┌──

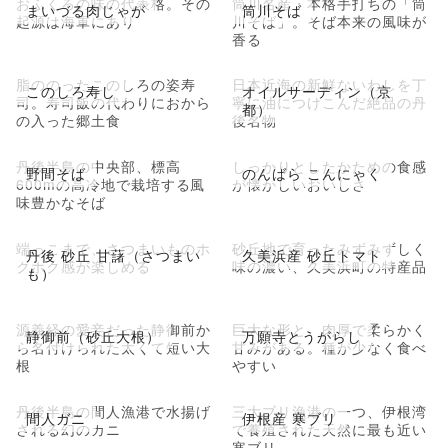
おふくろの味の代表格。その
筒川名産・本格手打ちの「筒
まいづる肉じゃが
筒川そば
起源は海軍にあり
川そば」。そば本来の風味が
香る
脂ののったこのしろの姿寿
日本近海の新鮮ないわしを丁
このしろ寿し
オイルサーディン（京
司。寿司飯の代わりにおから
寧に油につけこんだ絶品の丹
都）
の入った郷土食
後名物
丹後半島の中央部、標高
しっかりとしたかための食感
野間そば
のんばら こんにゃく
600mの高冷地で栽培する風
が懐かしいおいしさ
味豊かなそば
端っこまで、さつまいものホ
砂丘地で育ったみずみずしく
丹後 砂丘 甘藷（さつまい
久美浜産 砂丘トマト
クホク感が楽しめる
味の濃い、久美浜町の特産品
も）
源義経の愛妾だった静御前か
巨大な形と、肉厚で柔らかく
静御前（砂丘大根）
万願寺とうがらし
ら名付けられた太くて短い大
甘みがある。種が少なく食べ
根
やすい
丹後半島の間人漁港で水揚げ
三大ブリ漁港の一つ、伊根湾
間人ガニ
伊根産 寒ブリ
される幻のカニ
で養殖された天然に最も近い
寒ブリ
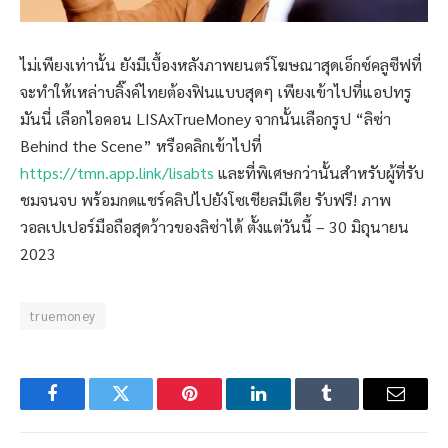
ไม่เพียงเท่านั้น ยังมีเบื้องหลังภาพยนตร์โฆษณาสุดเอ็กซ์คลูซีฟที่
จะทำให้เหล่าบลิ๊งค์ไทยต้องฟินแบบสุดๆ เพียงเข้าไปที่แอปทรู
มันนี่ เลือกไอคอน LISAxTrueMoney จากนั้นเลือกรูป “ลิซ่า
Behind the Scene” หรือคลิกเข้าไปที่
https://tmn.app.link/lisabts
และที่พิเศษกว่านั้นสำหรับผู้ที่รับ
ชมจนจบ พร้อมกดแชร์คลิปไปยังโซเชียลมีเดีย รับฟรี! ภาพ
วอลเปเปอร์มือถือสุดว้าวของลิซ่าได้ ตั้งแต่วันนี้ – 30 มิถุนายน
2023
truemoney
Facebook
Twitter
Pinterest
LinkedIn
Tumblr
Email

└──

• **Activity**:
When you find the line that contains "寧に油につけこんだ絶品の丹", retype it and every line after it through the end of the data above, exactly, with no pictures.

• **Answer to this problem**:
寧に油につけこんだ絶品の丹
都）
の入った郷土食
後名物
丹後半島の中央部、標高
しっかりとしたかための食感
野間そば
のんばら こんにゃく
600mの高冷地で栽培する風
が懐かしいおいしさ
味豊かなそば
端っこまで、さつまいものホ
砂丘地で育ったみずみずしく
丹後 砂丘 甘藷（さつまい
久美浜産 砂丘トマト
クホク感が楽しめる
味の濃い、久美浜町の特産品
も）
源義経の愛妾だった静御前か
巨大な形と、肉厚で柔らかく
静御前（砂丘大根）
万願寺とうがらし
ら名付けられた太くて短い大
甘みがある。種が少なく食べ
根
やすい
丹後半島の間人漁港で水揚げ
三大ブリ漁港の一つ、伊根湾
間人ガニ
伊根産 寒ブリ
される幻のカニ
で養殖された天然に最も近い
寒ブリ
ไม่เพียงเท่านั้น ยังมีเบื้องหลังภาพยนตร์โฆษณาสุดเอ็กซ์คลูซีฟที่
จะทำให้เหล่าบลิ๊งค์ไทยต้องฟินแบบสุดๆ เพียงเข้าไปที่แอปทรู
มันนี่ เลือกไอคอน LISAxTrueMoney จากนั้นเลือกรูป “ลิซ่า
Behind the Scene” หรือคลิกเข้าไปที่
https://tmn.app.link/lisabts
และที่พิเศษกว่านั้นสำหรับผู้ที่รับ
ชมจนจบ พร้อมกดแชร์คลิปไปยังโซเชียลมีเดีย รับฟรี! ภาพ
วอลเปเปอร์มือถือสุดว้าวของลิซ่าได้ ตั้งแต่วันนี้ – 30 มิถุนายน
2023
truemoney
Facebook
Twitter
Pinterest
LinkedIn
Tumblr
Email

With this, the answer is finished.